Desde luego, la propaganda revisionista que se disfraza de preocupación intelectual ante la fotografía de Capa no pretende instaurar ningún régimen; de eso ya se encargaron sus antecesores, gracias al nazismo y la contribución diplomática de Gran Bretaña, cuyos gobiernos hicieron lo posible para que la República perdiera la guerra y, no contentos con ello, se negaron a que los aliados liberaran España en 1945. Lo que pretende es mucho más sencillo: que los españoles y españolas sigan creyendo los cuentos que les han contado durante ochenta y tantos años, algo que no se puede asegurar sin dañar el ideal republicano en el presente a través de la eliminación de su cultura y sus símbolos. Por eso se aferran a la supuesta escenificación de Capa, como hicieron tras el descubrimiento de La maleta mexicana. Por demagógicas que sean sus argumentaciones, el ruido cumple su función; y de paso, ayuda a enterrar la memoria y la obra de los grandes fotógrafos republicanos: Agustí Centelles, los hermanos Mayo, Alfonso Sánchez Portela, etcétera.
Como decía al principio, Federico Borrell García (el Taíno) falleció en algún momento de septiembre de 1936, luchando por la libertad, la justicia y hasta la dignidad, conceptos esenciales para poder hablar de sociedad sin pecar de cínicos o ingenuos.

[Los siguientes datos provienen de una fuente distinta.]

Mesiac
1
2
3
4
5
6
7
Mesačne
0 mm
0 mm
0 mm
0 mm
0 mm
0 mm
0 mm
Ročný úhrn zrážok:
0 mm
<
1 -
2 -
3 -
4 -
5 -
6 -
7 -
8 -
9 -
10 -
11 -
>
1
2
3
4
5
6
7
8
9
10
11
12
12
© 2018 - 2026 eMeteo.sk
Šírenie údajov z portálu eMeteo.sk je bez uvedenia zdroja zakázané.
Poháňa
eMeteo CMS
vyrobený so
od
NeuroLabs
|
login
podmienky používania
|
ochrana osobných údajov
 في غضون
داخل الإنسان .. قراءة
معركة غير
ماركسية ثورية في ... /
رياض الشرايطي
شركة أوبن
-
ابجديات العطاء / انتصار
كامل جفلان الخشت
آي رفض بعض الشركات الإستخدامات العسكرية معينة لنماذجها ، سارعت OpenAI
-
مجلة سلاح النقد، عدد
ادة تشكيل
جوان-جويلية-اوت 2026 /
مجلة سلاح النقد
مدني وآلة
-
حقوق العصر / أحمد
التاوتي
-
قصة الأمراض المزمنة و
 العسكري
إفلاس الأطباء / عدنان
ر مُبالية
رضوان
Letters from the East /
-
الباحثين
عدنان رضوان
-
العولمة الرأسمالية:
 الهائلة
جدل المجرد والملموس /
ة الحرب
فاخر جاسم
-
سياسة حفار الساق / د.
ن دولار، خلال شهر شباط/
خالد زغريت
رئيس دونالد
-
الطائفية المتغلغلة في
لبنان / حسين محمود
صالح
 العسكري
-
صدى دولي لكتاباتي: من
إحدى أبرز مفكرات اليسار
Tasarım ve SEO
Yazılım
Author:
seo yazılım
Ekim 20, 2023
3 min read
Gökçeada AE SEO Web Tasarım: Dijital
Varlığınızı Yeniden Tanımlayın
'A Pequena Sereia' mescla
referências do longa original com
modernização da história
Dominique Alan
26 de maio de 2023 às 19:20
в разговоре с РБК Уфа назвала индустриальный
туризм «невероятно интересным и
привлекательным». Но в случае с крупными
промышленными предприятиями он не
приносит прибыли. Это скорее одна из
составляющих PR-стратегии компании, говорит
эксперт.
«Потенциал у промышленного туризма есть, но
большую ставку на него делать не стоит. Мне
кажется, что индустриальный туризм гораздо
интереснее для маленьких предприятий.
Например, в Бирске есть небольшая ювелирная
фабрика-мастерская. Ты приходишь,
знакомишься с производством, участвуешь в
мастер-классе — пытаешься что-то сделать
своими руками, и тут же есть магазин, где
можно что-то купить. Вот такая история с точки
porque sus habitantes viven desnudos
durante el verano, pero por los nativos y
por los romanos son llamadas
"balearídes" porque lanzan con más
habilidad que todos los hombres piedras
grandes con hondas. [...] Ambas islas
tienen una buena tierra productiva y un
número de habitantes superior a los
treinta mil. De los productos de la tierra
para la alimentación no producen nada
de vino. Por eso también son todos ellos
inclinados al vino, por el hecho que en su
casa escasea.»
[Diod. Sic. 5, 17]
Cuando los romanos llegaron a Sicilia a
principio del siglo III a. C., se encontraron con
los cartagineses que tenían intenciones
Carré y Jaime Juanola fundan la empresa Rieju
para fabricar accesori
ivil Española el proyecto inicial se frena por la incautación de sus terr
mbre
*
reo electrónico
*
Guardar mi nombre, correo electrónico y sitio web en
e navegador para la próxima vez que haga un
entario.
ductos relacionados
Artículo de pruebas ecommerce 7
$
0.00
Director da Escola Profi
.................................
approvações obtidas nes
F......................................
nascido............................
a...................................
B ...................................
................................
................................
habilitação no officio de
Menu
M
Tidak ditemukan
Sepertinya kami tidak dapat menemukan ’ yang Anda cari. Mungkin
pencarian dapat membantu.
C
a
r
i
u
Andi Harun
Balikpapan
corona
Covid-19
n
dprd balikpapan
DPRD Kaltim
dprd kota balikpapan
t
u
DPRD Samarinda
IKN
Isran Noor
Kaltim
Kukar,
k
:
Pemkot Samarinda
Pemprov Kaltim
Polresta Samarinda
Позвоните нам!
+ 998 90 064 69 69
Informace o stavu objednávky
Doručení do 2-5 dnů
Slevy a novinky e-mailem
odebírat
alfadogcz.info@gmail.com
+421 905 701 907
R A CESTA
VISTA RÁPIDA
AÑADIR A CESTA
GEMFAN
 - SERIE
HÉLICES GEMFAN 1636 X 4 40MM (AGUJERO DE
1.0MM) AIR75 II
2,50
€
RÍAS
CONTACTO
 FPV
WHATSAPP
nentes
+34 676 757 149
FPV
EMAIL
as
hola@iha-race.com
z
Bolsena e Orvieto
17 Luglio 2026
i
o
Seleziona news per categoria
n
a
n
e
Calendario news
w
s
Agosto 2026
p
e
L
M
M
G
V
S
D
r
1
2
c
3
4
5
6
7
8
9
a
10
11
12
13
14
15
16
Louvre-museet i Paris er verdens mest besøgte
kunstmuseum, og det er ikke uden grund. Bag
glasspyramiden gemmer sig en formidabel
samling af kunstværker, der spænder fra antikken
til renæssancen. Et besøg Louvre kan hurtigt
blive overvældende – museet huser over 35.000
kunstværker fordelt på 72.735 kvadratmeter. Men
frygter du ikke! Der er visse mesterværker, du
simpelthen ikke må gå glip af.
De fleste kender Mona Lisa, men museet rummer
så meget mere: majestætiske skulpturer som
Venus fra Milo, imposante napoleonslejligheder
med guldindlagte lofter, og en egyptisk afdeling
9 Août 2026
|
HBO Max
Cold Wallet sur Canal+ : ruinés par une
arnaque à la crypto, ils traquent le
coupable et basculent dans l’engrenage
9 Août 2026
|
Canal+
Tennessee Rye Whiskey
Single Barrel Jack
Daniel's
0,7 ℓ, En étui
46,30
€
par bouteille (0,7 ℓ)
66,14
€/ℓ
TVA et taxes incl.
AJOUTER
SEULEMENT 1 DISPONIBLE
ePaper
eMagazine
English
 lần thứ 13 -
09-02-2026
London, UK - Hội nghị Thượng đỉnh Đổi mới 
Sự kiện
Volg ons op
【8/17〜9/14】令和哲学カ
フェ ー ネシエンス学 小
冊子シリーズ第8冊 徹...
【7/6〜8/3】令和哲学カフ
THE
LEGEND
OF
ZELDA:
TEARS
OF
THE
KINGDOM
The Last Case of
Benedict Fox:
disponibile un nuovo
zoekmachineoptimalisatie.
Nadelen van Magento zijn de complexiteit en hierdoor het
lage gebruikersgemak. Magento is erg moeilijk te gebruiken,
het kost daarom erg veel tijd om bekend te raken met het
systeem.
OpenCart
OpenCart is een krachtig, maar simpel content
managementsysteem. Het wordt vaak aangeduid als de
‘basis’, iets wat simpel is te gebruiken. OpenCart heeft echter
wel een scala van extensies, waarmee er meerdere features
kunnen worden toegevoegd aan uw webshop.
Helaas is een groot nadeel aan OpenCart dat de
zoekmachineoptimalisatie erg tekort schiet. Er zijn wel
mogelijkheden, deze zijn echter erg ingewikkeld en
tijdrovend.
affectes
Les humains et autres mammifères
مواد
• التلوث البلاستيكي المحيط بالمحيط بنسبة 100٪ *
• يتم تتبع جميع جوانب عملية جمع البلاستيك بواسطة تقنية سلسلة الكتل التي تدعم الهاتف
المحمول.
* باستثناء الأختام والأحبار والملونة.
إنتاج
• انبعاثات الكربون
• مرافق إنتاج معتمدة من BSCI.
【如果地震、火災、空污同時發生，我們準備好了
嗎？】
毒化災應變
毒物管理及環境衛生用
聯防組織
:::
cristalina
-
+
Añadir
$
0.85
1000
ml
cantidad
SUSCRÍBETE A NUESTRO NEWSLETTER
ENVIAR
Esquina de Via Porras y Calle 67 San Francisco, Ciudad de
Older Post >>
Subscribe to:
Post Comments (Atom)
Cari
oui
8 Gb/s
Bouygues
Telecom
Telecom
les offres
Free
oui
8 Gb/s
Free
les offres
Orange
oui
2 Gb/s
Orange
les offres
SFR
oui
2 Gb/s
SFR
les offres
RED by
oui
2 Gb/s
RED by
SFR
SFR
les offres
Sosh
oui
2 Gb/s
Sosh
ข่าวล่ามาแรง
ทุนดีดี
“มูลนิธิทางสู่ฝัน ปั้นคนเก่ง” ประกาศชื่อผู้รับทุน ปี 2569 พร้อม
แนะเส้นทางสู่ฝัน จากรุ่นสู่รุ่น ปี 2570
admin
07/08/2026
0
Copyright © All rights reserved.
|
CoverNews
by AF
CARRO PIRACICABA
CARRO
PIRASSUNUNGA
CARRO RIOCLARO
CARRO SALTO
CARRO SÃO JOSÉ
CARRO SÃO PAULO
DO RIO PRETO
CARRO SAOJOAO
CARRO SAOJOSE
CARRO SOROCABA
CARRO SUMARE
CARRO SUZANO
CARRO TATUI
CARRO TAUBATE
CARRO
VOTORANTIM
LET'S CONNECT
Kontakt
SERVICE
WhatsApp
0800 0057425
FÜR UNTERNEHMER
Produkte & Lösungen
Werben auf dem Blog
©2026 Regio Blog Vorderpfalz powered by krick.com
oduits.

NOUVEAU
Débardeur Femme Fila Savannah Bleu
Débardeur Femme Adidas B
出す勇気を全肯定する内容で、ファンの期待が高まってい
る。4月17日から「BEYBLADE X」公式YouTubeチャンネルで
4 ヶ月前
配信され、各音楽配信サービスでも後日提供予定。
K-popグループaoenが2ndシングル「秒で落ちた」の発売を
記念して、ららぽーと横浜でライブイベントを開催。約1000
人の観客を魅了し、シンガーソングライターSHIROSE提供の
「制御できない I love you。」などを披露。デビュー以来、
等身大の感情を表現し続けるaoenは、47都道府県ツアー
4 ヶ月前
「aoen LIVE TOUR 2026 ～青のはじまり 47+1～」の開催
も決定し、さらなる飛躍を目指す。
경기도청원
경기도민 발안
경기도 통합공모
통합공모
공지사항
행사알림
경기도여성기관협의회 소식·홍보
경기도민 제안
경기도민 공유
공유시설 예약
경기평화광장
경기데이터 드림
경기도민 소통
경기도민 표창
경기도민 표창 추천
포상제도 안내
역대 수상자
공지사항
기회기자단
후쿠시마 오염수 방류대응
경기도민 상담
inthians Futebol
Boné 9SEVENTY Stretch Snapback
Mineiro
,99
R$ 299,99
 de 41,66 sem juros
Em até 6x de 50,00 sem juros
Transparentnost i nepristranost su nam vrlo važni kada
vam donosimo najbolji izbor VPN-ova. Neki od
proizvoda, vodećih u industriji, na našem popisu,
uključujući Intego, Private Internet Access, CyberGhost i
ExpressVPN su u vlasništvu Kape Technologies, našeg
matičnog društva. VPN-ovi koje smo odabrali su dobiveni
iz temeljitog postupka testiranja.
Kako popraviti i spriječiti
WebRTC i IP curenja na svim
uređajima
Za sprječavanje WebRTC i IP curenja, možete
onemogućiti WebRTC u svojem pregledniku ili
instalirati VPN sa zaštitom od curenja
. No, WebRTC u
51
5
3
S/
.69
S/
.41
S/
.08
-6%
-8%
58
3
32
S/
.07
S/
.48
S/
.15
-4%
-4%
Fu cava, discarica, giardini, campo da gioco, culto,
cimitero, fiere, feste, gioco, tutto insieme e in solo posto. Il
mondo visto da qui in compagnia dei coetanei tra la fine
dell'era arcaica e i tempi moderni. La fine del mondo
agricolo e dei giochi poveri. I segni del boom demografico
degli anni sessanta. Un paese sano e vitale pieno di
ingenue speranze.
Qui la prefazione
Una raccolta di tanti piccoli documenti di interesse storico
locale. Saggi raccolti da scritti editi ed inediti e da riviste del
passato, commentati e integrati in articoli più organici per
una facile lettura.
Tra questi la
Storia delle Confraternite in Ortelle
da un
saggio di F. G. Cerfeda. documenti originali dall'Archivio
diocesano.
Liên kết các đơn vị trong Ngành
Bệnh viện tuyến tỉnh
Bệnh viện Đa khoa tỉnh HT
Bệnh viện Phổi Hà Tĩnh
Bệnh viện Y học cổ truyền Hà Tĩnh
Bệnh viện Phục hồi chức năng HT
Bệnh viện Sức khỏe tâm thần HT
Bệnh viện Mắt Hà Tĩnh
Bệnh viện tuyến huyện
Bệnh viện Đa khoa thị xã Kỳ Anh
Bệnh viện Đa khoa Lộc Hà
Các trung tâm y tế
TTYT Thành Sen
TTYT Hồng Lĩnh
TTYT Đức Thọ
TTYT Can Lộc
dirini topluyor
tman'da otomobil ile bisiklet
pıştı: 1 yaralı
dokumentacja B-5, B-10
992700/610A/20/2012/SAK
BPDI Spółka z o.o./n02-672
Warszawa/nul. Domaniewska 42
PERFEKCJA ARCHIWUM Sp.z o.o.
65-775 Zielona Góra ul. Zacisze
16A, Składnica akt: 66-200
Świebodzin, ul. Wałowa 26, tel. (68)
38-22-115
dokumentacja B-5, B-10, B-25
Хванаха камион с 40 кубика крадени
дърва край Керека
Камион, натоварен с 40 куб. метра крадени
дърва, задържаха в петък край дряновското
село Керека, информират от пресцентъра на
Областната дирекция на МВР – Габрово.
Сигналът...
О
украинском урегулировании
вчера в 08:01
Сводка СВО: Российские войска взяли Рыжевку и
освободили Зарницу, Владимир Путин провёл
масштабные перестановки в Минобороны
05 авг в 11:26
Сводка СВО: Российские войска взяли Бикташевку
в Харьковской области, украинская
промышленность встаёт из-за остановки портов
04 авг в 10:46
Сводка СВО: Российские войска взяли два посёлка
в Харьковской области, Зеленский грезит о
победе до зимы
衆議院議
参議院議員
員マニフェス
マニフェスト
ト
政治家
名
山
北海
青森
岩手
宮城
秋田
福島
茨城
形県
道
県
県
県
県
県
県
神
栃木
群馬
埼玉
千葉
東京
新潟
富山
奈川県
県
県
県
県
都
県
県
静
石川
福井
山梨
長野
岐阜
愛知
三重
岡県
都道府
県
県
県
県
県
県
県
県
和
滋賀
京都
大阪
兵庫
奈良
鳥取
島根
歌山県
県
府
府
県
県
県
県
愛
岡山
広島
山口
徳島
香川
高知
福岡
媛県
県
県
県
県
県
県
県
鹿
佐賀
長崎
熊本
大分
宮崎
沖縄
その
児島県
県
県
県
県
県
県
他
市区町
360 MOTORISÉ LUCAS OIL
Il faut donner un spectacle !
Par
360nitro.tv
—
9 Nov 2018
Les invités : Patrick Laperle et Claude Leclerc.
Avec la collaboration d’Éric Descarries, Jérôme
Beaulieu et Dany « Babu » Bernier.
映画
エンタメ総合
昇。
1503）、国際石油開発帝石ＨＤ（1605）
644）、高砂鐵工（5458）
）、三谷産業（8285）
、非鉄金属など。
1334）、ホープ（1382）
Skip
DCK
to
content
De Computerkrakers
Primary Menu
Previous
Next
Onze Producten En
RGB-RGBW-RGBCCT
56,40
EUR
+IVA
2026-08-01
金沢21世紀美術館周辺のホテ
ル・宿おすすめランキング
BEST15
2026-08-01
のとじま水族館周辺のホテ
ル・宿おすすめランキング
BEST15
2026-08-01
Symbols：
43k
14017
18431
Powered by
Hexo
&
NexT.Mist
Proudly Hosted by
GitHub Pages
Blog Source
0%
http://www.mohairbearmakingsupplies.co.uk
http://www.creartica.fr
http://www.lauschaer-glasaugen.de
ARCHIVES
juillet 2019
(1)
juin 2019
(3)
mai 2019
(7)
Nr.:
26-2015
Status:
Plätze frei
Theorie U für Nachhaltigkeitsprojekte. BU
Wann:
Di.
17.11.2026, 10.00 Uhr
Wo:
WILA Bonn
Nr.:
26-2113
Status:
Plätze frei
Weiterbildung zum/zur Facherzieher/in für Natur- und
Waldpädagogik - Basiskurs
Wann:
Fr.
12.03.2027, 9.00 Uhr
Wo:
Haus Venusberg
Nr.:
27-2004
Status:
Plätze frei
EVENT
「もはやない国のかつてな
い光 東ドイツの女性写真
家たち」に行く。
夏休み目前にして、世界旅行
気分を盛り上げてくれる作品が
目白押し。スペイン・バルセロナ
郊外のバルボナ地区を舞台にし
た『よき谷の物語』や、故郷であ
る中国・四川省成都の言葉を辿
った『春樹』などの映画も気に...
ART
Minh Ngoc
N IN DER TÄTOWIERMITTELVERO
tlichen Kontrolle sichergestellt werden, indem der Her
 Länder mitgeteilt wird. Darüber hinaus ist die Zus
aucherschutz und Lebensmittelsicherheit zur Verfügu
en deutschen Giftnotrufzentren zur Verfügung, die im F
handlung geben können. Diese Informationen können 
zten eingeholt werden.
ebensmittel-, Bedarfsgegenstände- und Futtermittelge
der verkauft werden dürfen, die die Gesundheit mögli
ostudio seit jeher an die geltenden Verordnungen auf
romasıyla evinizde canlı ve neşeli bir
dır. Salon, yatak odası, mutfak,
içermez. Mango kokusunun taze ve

Esa es la verdadera historia de esta historia, y eso es lo que hay que enfatizar cuando se manipula un detalle para ocultar el gigantesco todo de la destrucción de un país. No importa si el hombre de la imagen de Gerda Taro y Endre Ernő Friedmann era él; lo fuera o no, Muerte de un miliciano es todos los hombres y las mujeres que cayeron como él y por su misma causa.